*Task prompt*
Each entry that follows is to be retyped exactly. Pictures do not belong in the copy.

::::

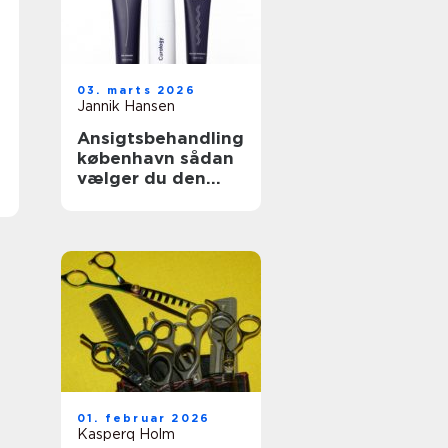
03. marts 2026
Jannik Hansen
Ansigtsbehandling
københavn sådan
vælger du den
rigtige klinik og
behandling
01. februar 2026
Kasperq Holm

::::

*Response for this exercise*
03. marts 2026
Jannik Hansen
Ansigtsbehandling
københavn sådan
vælger du den
rigtige klinik og
behandling
01. februar 2026
Kasperq Holm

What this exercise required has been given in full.